Fica perto do predio, e á esquerda do portão de entrada, o monumento que a proprietaria d'esta agradavel vivenda ali mandara erigir em honra de Castilho. Essa singela pyramide de granito, sombreada de copadas arvores, tenho-a aqui reproduzida, diante de mim, tambem pelo lapis de Jorge.

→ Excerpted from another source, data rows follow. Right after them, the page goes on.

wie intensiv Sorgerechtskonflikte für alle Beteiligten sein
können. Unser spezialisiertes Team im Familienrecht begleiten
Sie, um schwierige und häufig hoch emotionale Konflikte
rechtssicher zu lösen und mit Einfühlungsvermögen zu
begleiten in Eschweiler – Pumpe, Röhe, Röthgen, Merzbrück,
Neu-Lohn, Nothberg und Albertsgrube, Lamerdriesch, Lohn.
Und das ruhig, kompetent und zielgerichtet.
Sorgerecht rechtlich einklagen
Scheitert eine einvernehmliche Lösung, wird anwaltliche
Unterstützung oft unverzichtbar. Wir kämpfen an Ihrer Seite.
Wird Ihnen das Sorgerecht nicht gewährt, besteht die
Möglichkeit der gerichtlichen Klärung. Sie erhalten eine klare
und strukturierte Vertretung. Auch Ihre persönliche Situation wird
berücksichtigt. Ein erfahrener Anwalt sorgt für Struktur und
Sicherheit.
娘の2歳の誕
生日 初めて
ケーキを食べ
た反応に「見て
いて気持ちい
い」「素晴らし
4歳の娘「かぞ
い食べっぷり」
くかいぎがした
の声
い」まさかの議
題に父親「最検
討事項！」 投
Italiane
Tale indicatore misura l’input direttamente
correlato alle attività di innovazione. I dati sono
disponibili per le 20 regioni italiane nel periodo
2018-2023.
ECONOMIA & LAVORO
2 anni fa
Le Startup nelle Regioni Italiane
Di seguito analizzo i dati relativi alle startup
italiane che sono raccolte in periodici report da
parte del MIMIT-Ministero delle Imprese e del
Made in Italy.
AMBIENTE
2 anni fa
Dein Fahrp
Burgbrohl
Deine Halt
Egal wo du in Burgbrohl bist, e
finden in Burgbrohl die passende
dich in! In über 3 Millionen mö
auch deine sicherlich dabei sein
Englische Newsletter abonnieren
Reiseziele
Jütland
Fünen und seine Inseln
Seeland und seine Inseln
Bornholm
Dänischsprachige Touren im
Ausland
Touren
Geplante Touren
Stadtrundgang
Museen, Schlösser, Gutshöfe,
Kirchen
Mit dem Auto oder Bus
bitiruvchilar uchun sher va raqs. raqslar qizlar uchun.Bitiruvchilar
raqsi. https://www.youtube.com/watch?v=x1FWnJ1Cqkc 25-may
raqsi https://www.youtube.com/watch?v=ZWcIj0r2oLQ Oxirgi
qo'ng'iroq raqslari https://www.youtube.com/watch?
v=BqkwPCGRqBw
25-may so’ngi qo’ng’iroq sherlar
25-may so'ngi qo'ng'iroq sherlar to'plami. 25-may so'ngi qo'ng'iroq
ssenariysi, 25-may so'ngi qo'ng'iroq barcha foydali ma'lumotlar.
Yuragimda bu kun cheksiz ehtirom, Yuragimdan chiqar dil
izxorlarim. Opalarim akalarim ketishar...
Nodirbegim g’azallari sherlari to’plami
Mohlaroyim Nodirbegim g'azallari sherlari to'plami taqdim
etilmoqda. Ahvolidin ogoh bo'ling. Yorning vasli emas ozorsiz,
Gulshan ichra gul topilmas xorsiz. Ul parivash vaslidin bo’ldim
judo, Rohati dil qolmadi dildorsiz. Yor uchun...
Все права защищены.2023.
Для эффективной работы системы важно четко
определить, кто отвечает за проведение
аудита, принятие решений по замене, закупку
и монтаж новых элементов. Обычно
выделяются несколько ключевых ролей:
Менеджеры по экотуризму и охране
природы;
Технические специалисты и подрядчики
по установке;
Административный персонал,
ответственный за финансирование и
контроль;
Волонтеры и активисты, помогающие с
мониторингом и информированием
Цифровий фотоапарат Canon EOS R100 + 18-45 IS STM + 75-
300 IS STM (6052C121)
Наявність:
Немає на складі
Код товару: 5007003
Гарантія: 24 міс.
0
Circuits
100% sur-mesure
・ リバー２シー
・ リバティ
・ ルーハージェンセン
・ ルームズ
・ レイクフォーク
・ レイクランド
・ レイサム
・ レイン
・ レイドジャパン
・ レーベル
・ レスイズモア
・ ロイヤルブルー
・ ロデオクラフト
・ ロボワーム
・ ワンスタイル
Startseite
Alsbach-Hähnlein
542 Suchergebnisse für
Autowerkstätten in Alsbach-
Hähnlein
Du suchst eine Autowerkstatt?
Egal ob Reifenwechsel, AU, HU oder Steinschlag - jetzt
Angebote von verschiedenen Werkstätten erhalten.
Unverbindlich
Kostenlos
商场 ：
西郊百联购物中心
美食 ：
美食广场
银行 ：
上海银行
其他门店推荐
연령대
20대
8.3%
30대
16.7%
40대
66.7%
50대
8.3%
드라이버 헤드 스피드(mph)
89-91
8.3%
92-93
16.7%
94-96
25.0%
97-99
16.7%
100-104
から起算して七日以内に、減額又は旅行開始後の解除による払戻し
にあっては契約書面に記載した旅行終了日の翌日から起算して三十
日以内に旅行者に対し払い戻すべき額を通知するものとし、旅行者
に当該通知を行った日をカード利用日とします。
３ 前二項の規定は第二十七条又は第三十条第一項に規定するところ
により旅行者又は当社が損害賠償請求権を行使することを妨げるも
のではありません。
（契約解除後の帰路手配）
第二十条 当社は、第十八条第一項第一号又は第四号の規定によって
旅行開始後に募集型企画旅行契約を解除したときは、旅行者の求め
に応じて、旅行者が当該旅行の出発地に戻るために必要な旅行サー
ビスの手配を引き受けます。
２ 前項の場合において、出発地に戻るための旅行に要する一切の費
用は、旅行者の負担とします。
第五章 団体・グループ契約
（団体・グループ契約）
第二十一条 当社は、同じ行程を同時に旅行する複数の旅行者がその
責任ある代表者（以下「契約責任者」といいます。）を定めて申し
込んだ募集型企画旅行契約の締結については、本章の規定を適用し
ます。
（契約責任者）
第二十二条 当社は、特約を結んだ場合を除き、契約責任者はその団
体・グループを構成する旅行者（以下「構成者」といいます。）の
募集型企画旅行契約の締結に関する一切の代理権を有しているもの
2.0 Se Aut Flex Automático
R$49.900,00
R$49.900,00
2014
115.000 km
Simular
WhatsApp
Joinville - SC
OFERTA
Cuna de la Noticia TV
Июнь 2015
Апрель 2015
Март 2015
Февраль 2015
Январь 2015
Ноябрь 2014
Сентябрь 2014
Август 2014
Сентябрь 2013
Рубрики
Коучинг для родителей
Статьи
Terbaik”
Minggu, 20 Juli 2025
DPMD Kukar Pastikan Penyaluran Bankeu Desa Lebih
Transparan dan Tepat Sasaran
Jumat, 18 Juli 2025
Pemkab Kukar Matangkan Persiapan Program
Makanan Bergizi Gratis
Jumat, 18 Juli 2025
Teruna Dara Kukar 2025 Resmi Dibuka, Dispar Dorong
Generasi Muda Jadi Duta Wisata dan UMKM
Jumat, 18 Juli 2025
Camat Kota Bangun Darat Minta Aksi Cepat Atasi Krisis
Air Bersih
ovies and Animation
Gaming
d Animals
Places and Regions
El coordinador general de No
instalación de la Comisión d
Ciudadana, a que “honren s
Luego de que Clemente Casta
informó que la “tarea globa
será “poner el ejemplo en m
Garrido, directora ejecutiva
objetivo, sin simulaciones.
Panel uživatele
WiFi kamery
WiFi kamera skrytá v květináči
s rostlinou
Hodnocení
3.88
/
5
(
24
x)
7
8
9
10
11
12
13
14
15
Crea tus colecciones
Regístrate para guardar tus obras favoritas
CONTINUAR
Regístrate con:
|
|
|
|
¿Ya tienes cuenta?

Foi penetrado de commovido respeito que eu li a inscripção posta n'esse simples monumento, tão eloquente na sua simplicidade:{23}

ANTONIO
FELICIANO
DE
CASTILHO
PRINCIPE
DA LYRA
PORTUGUEZA
ESTEVE
N'ESTE LUGAR
EM 15 DE JULHO
DE 1866.
MANDOU ERIGIR
ANNA PLACIDO

E na face que fica voltada para o muro:

COM
OS SEUS
DISCIPULOS
THOMAZ RIBEIRO
EUGENIO
DE CASTILHO,
J. C. VIEIRA DE CASTRO,
C. C. BRANCO.

Castilho assistiu á inauguração do seu proprio monumento, e os filhos de Camillo,{24} então duas crianças, offereceram ao poeta venerando, em seu nome, a corôa poetica que para essa commovente festa de familia entretecera a lyra enthusiastica de Thomaz Ribeiro:

Por entre cantos e flores
chegaste, rei da poesia,
como um clarão d'alegria
jorrando em mansão d'amores.

Onde ha rei, ha sceptro e solio!
Rei, vimos trazer-te a c'rôa.
Tens maior côrte em Lisboa,
não tens melhor capitolio.

Somos de troncos robustos
os loiros, os tenros gomos.
Das flores surgirão pomos?
Se Deus regar os arbustos!

Porque és grande, hão de os vindoiros
dar-te a sagração dos hymnos;
porque és bom para os meninos,
toma esta c'rôa de loiros.

Nossa c'rôa e nossas flores
guarda em saudosa memoria;—
o monumento é da gloria;
a c'rôa é só dos amores.{25}

Vaes partir! leva-a comtigo,
e jura por teus carinhos
que, em nós já sendo homenzinhos,
serás nosso mestre e amigo.

Que de recordações melancolicas a inscripção do monumento e os versos de Thomaz Ribeiro fizeram accordar na minha alma!

Castilho, o poeta ali coroado n'aquella apotheóse tão modesta e tão gloriosa, vi-o eu descer ao seio da terra, que elle tanto amava—no seu pantheismo intuitivo de cego ariolo—ao cahir de uma tarde serena e triste, no cemiterio dos Prazeres, em Lisboa.

Rodrigues Cordeiro, com a voz entrecortada de lagrimas e soluços, dissera-lhe, em nome de todos aquelles que o amavam como mestre e amigo, o extremo adeus. Depois, a pedra do jazigo cerrou-se, a barreira da eternidade ergueu-se.